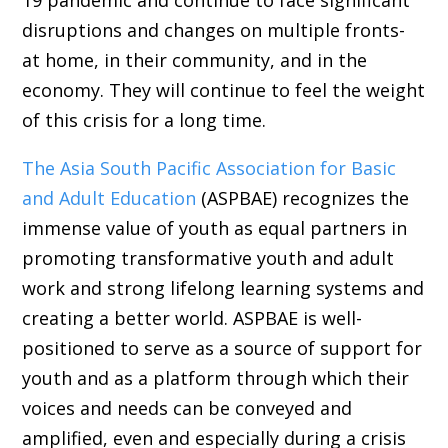
disruptions and changes on multiple fronts-
at home, in their community, and in the
economy. They will continue to feel the weight
of this crisis for a long time.
The Asia South Pacific Association for Basic
and Adult Education
(ASPBAE) recognizes the
immense value of youth as equal partners in
promoting transformative youth and adult
work and strong lifelong learning systems and
creating a better world. ASPBAE is well-
positioned to serve as a source of support for
youth and as a platform through which their
voices and needs can be conveyed and
amplified, even and especially during a crisis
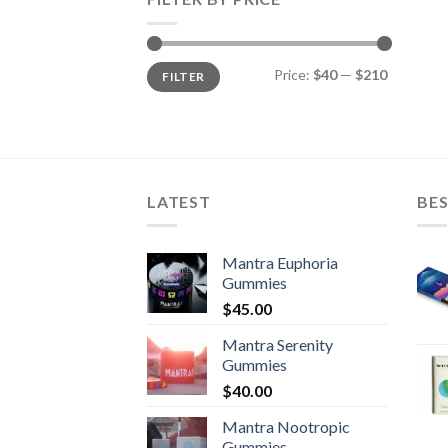
Min
Max
Price:
$40
—
$210
FILTER
price
price
LATEST
BES
Mantra Euphoria
Gummies
$
45.00
Mantra Serenity
Gummies
$
40.00
Mantra Nootropic
Gummies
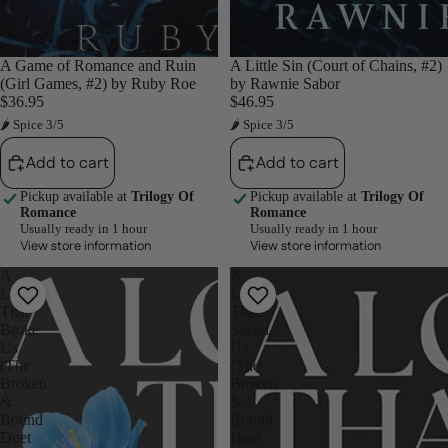
A Game of Romance and Ruin
A Little Sin (Court of Chains, #2)
(Girl Games, #2) by Ruby Roe
by Rawnie Sabor
$36.95
$46.95
🌶 Spice 3/5
🌶 Spice 3/5
Add to cart
Add to cart
Pickup available at
Trilogy Of
Pickup available at
Trilogy Of
Romance
Romance
Usually ready in 1 hour
Usually ready in 1 hour
View store information
View store information
A
A
Love
Love
That
That
Broke
Saved
Us
Us
(The
(The
Broken
Broken
&
&
Bound
Bound
Duet
Duet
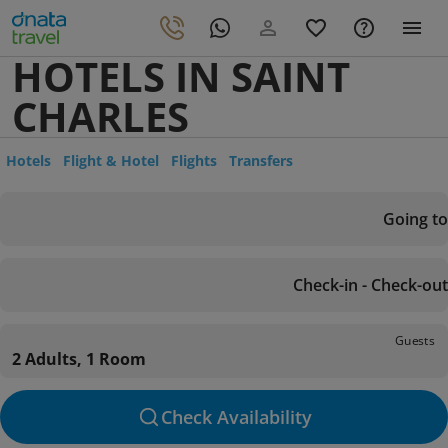
HOTELS IN SAINT
CHARLES
Hotels
Flight & Hotel
Flights
Transfers
Going to
Check-in - Check-out
Guests
2 Adults, 1 Room
Check Availability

*WHAT YOU WILL DO*
Copy the records exactly, leaving out every picture.

*SOLUTION*
disruptions and changes on multiple fronts-
at home, in their community, and in the
economy. They will continue to feel the weight
of this crisis for a long time.
The Asia South Pacific Association for Basic
and Adult Education
(ASPBAE) recognizes the
immense value of youth as equal partners in
promoting transformative youth and adult
work and strong lifelong learning systems and
creating a better world. ASPBAE is well-
positioned to serve as a source of support for
youth and as a platform through which their
voices and needs can be conveyed and
amplified, even and especially during a crisis
Min
Max
Price:
$40
—
$210
FILTER
price
price
LATEST
BES
Mantra Euphoria
Gummies
$
45.00
Mantra Serenity
Gummies
$
40.00
Mantra Nootropic
Gummies
A Game of Romance and Ruin
A Little Sin (Court of Chains, #2)
(Girl Games, #2) by Ruby Roe
by Rawnie Sabor
$36.95
$46.95
🌶 Spice 3/5
🌶 Spice 3/5
Add to cart
Add to cart
Pickup available at
Trilogy Of
Pickup available at
Trilogy Of
Romance
Romance
Usually ready in 1 hour
Usually ready in 1 hour
View store information
View store information
A
A
Love
Love
That
That
Broke
Saved
Us
Us
(The
(The
Broken
Broken
&
&
Bound
Bound
Duet
Duet
HOTELS IN SAINT
CHARLES
Hotels
Flight & Hotel
Flights
Transfers
Going to
Check-in - Check-out
Guests
2 Adults, 1 Room
Check Availability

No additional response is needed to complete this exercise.